BEYOND VECTOR SEARCH: HALLUCINATION-FREE FINANCIAL REASONING WITH CHUNK-CENTRIC KNOWLEDGE GRAPHS
Abstract
As LLMs become more widely adopted, more companies and individuals want to integrate the systems with their own local documents; this drove the adoption of vector-based RAG. This worked well for many documents, but when documents become semantically similar (e.g., Apple 10K vs Microsoft 10K, or Fed districts each reporting on "labor markets" using similar language), we see the limitation of relying purely on vector search -- the language and structure are nearly identical, differing only in the subject. From a business side, vector-based RAG also lacks traceability in why certain chunks were chosen. Many approaches have built upon RAG to try and fix these issues, but they still struggle to provide a near-zero hallucination guarantee.

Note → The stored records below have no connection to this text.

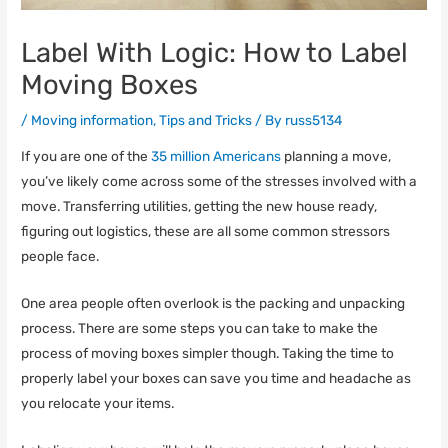
Label With Logic: How to Label
Moving Boxes
/
Moving information
,
Tips and Tricks
/ By
russ5134
If you are one of the
35 million Americans
planning a move,
you’ve likely come across some of the stresses involved with a
move. Transferring utilities, getting the new house ready,
figuring out logistics, these are all some common stressors
people face.
One area people often overlook is the packing and unpacking
process. There are some steps you can take to make the
process of moving boxes simpler though. Taking the time to
properly label your boxes can save you time and headache as
you relocate your items.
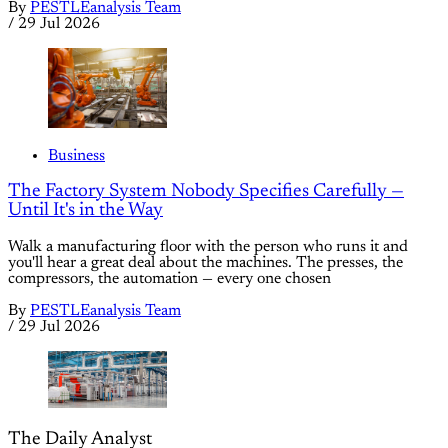
By
PESTLEanalysis Team
/
29 Jul 2026
Business
The Factory System Nobody Specifies Carefully —
Until It's in the Way
Walk a manufacturing floor with the person who runs it and
you'll hear a great deal about the machines. The presses, the
compressors, the automation — every one chosen
By
PESTLEanalysis Team
/
29 Jul 2026
The Daily Analyst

To tackle this issue for financial information, we developed a chunk-centric Knowledge Graph to ground RAG structurally, helping to make searching more direct and traceable. Our key insight is that a graph generation method tuned for financial information provides a structural guarantee against cross-entity contamination—ensuring the information given to the LLM is relevant to the question, with a retrieval path that humans can follow and audit (entity to relationship to chunk), unlike vector search where "semantically similar" is the only explanation. We utilize a 3-stage pipeline (Extraction, Resolution, and Assembly), focusing on finding entities and connections between them to help make lookup more direct. This entity extraction and deduplication system was critical to our approach, combining embedding similarity search with LLM verification to deduplicate entities, paired with a constrained topic vocabulary tuned for financial language. To evaluate, we developed BeigeBench (75 questions on the October 2025 Beige Book) which included questions that needed multi-hop reasoning and comparisons between districts and sectors. Our system achieved 100\% lenient accuracy (no incorrect answers) and 90.7\% strict accuracy, compared to 85.3\%/65.3\% for Deep RAG and 84.0\%/72.0\% for Simple RAG. Our Knowledge Graph System produced zero hallucinations; every partial answer was due to retrieval or synthesis gaps which could be further tuned.